In this way, the rubber bulging deformation toward the circumferential main groove in the vicinity of the kicking end is made difficult to occur, so that the rolling deformation of the kicking end portion during braking can be suppressed. The grounding property to the road surface of a part improves and the fall of braking force can be suppressed.
In the case where the tire circumferential center line of the protrusion is at a position less than 8.3% of the length of the side wall in the tire circumferential direction from the kicking end to the stepping end of the small land, and 18.8% If the position is beyond the limit, the rubber bulging deformation toward the circumferential main groove in the vicinity of the kick-out end cannot be suppressed, and the amount of entrapping at the kick-out end during braking may not be suppressed.

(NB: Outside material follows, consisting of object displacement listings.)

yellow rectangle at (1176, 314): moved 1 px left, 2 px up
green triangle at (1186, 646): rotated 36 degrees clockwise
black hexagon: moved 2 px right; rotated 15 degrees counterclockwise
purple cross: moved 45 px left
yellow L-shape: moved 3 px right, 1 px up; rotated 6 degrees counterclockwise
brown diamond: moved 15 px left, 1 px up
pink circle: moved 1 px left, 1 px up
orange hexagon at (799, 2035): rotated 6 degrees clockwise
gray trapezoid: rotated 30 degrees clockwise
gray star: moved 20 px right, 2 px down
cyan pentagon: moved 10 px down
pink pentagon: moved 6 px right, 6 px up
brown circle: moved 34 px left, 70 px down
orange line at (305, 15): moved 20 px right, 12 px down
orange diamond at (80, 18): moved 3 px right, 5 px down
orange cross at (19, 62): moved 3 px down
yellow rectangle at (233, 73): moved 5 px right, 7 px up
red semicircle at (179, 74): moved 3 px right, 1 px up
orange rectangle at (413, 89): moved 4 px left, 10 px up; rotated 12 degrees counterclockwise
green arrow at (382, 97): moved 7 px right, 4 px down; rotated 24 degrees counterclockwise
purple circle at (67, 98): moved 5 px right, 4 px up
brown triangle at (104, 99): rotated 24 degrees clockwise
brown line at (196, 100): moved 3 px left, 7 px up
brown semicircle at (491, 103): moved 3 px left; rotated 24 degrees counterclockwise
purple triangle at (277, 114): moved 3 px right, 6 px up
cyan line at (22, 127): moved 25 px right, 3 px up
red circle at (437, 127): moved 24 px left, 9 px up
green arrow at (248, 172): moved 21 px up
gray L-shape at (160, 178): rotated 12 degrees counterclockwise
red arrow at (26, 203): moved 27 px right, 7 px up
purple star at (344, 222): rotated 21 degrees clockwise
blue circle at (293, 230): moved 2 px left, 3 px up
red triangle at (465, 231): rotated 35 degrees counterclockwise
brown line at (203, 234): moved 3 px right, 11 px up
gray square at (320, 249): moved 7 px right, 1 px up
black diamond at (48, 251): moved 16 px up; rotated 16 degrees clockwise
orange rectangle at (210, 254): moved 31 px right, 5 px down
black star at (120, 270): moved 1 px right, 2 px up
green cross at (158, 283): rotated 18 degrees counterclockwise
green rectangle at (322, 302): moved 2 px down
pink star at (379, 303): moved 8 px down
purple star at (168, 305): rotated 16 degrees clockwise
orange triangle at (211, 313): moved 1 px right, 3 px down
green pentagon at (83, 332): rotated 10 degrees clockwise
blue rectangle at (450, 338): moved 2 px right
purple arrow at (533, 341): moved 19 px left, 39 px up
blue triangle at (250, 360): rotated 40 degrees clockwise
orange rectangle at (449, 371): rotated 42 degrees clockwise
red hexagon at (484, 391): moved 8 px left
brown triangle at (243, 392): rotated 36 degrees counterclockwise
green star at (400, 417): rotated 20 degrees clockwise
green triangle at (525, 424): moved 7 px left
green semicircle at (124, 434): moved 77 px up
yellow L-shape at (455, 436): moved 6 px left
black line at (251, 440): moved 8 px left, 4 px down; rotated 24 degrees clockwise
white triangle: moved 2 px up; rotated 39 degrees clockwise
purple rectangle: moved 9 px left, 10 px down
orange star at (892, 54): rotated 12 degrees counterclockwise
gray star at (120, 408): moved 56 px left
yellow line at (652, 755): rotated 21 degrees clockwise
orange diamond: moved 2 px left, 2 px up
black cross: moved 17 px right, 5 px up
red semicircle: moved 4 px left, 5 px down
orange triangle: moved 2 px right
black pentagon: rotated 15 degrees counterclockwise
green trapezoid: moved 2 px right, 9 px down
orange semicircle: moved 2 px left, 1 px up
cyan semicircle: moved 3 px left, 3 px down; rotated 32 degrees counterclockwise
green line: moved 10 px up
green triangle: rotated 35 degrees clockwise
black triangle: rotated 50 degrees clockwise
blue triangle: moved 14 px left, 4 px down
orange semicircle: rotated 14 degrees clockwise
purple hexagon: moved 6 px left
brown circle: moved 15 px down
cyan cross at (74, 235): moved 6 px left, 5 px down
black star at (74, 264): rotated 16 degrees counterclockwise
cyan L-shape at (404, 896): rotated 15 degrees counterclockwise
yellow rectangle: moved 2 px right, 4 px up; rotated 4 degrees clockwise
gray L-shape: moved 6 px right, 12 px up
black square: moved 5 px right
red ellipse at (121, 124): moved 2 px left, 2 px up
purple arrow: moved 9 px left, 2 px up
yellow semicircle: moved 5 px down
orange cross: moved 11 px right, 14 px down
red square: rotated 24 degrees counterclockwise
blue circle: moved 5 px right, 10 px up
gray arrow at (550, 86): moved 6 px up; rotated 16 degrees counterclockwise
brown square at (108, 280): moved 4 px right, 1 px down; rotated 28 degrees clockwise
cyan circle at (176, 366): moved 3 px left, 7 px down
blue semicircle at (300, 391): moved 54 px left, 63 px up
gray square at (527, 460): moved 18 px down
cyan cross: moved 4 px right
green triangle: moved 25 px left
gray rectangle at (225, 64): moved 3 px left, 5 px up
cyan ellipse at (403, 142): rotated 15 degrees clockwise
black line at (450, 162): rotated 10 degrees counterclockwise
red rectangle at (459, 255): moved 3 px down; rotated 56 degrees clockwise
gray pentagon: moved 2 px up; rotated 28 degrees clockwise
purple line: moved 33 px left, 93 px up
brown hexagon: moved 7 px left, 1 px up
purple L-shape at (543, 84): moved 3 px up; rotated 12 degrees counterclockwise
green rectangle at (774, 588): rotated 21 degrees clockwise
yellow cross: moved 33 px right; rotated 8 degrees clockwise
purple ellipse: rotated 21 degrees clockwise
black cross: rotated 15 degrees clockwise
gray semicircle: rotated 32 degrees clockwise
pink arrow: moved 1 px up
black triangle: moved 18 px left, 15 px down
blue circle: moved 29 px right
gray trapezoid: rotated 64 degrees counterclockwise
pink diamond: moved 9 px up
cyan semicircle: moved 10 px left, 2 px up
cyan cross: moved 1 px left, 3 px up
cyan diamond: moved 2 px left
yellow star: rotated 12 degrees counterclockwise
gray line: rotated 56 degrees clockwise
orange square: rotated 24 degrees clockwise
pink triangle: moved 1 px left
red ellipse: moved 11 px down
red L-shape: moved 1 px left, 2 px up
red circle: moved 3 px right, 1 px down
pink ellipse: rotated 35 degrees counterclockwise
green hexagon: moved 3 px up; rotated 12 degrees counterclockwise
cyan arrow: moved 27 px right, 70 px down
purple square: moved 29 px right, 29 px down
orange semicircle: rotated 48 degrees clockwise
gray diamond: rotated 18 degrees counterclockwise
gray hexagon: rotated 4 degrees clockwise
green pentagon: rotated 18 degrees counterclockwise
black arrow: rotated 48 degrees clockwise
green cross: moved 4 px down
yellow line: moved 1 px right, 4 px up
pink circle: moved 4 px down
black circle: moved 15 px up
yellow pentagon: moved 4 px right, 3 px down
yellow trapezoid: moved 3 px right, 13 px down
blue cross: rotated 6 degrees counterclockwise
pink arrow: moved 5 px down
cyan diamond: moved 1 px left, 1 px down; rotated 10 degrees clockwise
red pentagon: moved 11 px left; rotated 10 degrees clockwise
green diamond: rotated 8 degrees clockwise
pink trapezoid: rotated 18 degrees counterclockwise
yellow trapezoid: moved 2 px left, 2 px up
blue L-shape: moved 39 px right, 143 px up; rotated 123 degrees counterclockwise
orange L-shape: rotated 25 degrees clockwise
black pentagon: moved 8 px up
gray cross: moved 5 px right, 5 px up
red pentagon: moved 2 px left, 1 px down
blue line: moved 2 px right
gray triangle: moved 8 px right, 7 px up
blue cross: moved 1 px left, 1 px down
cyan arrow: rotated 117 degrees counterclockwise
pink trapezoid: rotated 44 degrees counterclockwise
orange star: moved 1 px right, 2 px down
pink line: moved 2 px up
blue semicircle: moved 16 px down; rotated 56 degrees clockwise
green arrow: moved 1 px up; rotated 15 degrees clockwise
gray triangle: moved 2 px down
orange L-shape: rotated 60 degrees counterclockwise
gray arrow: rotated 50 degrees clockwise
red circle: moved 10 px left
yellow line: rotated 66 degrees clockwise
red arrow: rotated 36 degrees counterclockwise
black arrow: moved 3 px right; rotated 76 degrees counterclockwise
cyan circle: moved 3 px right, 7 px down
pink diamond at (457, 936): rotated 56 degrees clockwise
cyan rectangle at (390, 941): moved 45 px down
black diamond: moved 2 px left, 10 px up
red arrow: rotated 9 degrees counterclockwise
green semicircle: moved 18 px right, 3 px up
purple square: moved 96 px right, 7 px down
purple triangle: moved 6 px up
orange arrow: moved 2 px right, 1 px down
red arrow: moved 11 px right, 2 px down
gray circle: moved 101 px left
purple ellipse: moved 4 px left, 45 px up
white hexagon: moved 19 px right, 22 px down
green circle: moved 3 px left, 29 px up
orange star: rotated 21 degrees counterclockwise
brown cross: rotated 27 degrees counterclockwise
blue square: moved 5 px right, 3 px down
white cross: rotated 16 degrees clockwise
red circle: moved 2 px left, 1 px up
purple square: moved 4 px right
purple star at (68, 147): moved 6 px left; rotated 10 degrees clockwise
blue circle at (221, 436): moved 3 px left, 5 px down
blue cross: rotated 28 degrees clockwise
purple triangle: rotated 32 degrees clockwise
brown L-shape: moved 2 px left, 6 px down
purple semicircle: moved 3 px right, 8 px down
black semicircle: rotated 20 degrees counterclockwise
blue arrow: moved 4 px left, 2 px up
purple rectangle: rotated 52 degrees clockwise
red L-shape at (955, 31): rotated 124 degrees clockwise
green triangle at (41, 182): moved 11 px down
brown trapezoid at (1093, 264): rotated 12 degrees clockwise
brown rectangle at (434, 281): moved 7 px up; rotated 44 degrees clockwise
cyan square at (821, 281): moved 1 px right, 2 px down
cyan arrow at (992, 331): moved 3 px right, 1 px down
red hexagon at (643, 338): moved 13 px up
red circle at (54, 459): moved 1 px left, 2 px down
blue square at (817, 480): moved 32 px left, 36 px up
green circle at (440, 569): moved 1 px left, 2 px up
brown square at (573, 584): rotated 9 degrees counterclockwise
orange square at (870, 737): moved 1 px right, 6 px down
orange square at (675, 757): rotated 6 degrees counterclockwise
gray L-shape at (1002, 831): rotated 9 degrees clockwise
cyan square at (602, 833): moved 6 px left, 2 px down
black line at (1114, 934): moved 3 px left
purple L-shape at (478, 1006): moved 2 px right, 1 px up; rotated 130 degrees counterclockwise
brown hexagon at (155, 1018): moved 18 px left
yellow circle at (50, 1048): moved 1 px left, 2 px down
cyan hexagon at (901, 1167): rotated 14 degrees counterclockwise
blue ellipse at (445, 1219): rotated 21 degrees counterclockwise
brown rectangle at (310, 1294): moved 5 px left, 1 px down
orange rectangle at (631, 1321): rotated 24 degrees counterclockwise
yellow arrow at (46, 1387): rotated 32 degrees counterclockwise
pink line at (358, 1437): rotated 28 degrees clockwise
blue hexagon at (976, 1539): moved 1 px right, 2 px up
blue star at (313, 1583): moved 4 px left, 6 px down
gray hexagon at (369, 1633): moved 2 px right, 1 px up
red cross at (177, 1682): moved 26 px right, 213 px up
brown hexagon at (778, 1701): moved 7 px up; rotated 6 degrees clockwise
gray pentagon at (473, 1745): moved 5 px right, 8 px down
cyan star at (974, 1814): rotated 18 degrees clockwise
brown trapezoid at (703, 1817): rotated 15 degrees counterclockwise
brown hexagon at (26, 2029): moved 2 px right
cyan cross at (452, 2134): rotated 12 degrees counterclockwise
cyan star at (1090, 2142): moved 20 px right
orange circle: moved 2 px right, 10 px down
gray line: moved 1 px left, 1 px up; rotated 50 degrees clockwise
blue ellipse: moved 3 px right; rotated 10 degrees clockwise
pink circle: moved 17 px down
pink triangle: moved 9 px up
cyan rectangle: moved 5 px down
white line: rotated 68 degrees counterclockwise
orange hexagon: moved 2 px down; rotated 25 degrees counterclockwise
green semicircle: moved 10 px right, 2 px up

If the length of the portion connected to the side wall of the protrusion is less than 4.1% of the length of the side wall in the tire circumferential direction, the protrusion is too small and the rubber bulges toward the circumferential main groove near the kicking end. There is a possibility that the deformation cannot be suppressed and the amount of entanglement at the kicking-out end portion during braking cannot be suppressed.
On the other hand, the upper limit of the length of the portion connected to the side wall of the protrusion is 20.8% of the length of the side wall in the tire circumferential direction. If it is longer than this, the groove volume of the circumferential main groove is reduced, which may adversely affect drainage.

  According to a fifth aspect of the present invention, in the pneumatic tire according to the fourth aspect, the kicking end of the small land portion is inclined at an angle of 15 ° or more with respect to the tire axial direction, and the protrusion is The small land portion is formed only on the acute angle side when viewed from the tread side, and is not formed on the obtuse angle side.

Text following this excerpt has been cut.